[Given data]

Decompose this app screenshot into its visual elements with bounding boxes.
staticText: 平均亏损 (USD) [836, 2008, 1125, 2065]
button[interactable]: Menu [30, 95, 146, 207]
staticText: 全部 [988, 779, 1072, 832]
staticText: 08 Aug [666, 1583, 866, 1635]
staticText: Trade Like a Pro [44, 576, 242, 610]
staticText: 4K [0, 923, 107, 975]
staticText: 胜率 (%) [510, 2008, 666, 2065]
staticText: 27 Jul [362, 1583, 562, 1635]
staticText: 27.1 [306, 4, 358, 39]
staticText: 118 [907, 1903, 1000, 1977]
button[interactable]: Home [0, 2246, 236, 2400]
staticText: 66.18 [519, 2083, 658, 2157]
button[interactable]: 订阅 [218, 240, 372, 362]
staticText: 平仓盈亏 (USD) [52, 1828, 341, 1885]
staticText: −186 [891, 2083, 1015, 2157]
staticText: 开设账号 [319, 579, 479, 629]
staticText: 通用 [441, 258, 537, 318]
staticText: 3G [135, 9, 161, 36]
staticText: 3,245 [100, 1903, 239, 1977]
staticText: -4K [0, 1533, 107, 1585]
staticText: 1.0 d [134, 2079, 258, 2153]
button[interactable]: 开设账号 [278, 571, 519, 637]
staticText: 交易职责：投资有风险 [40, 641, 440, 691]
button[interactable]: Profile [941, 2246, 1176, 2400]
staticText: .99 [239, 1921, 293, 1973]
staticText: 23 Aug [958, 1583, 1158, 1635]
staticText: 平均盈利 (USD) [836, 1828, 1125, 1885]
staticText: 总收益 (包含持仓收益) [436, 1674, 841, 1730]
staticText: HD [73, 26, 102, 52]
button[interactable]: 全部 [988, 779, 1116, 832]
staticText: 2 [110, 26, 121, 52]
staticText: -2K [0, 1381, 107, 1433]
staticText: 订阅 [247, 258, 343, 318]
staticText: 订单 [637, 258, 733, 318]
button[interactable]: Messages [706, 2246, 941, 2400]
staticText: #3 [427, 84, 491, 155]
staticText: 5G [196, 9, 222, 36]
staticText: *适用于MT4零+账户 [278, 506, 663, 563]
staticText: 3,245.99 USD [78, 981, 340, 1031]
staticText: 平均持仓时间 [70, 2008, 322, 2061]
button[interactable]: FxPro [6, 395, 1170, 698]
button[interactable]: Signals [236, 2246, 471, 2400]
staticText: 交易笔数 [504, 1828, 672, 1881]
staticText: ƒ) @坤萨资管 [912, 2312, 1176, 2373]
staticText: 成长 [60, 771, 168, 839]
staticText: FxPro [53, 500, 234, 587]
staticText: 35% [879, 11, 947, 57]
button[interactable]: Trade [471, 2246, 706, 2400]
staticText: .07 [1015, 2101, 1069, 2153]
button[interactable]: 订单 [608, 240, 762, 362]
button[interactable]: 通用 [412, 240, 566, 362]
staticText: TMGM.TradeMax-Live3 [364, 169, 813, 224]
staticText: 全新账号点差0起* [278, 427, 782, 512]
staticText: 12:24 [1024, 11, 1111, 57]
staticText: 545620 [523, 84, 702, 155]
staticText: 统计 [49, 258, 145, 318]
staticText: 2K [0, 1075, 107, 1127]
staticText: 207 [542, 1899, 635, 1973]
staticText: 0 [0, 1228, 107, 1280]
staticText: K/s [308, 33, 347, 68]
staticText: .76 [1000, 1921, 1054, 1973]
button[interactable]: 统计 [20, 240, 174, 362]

[/Given data]

> **The task**
Exactly as shown above, return all of the entries.

> **Written answer**
Decompose this app screenshot into its visual elements with bounding boxes.
staticText: 平均亏损 (USD) [836, 2008, 1125, 2065]
button[interactable]: Menu [30, 95, 146, 207]
staticText: 全部 [988, 779, 1072, 832]
staticText: 08 Aug [666, 1583, 866, 1635]
staticText: Trade Like a Pro [44, 576, 242, 610]
staticText: 4K [0, 923, 107, 975]
staticText: 胜率 (%) [510, 2008, 666, 2065]
staticText: 27 Jul [362, 1583, 562, 1635]
staticText: 27.1 [306, 4, 358, 39]
staticText: 118 [907, 1903, 1000, 1977]
button[interactable]: Home [0, 2246, 236, 2400]
staticText: 66.18 [519, 2083, 658, 2157]
button[interactable]: 订阅 [218, 240, 372, 362]
staticText: 平仓盈亏 (USD) [52, 1828, 341, 1885]
staticText: −186 [891, 2083, 1015, 2157]
staticText: 开设账号 [319, 579, 479, 629]
staticText: 通用 [441, 258, 537, 318]
staticText: 3G [135, 9, 161, 36]
staticText: 3,245 [100, 1903, 239, 1977]
staticText: -4K [0, 1533, 107, 1585]
staticText: 1.0 d [134, 2079, 258, 2153]
button[interactable]: 开设账号 [278, 571, 519, 637]
staticText: 交易职责：投资有风险 [40, 641, 440, 691]
button[interactable]: Profile [941, 2246, 1176, 2400]
staticText: .99 [239, 1921, 293, 1973]
staticText: 23 Aug [958, 1583, 1158, 1635]
staticText: 平均盈利 (USD) [836, 1828, 1125, 1885]
staticText: 总收益 (包含持仓收益) [436, 1674, 841, 1730]
staticText: HD [73, 26, 102, 52]
button[interactable]: 全部 [988, 779, 1116, 832]
staticText: 2 [110, 26, 121, 52]
staticText: -2K [0, 1381, 107, 1433]
staticText: 订阅 [247, 258, 343, 318]
staticText: 订单 [637, 258, 733, 318]
button[interactable]: Messages [706, 2246, 941, 2400]
staticText: #3 [427, 84, 491, 155]
staticText: 5G [196, 9, 222, 36]
staticText: *适用于MT4零+账户 [278, 506, 663, 563]
staticText: 3,245.99 USD [78, 981, 340, 1031]
staticText: 平均持仓时间 [70, 2008, 322, 2061]
button[interactable]: FxPro [6, 395, 1170, 698]
button[interactable]: Signals [236, 2246, 471, 2400]
staticText: 交易笔数 [504, 1828, 672, 1881]
staticText: ƒ) @坤萨资管 [912, 2312, 1176, 2373]
staticText: 成长 [60, 771, 168, 839]
staticText: FxPro [53, 500, 234, 587]
staticText: 35% [879, 11, 947, 57]
button[interactable]: Trade [471, 2246, 706, 2400]
staticText: .07 [1015, 2101, 1069, 2153]
button[interactable]: 订单 [608, 240, 762, 362]
button[interactable]: 通用 [412, 240, 566, 362]
staticText: TMGM.TradeMax-Live3 [364, 169, 813, 224]
staticText: 全新账号点差0起* [278, 427, 782, 512]
staticText: 12:24 [1024, 11, 1111, 57]
staticText: 545620 [523, 84, 702, 155]
staticText: 统计 [49, 258, 145, 318]
staticText: 2K [0, 1075, 107, 1127]
staticText: 207 [542, 1899, 635, 1973]
staticText: 0 [0, 1228, 107, 1280]
staticText: K/s [308, 33, 347, 68]
staticText: .76 [1000, 1921, 1054, 1973]
button[interactable]: 统计 [20, 240, 174, 362]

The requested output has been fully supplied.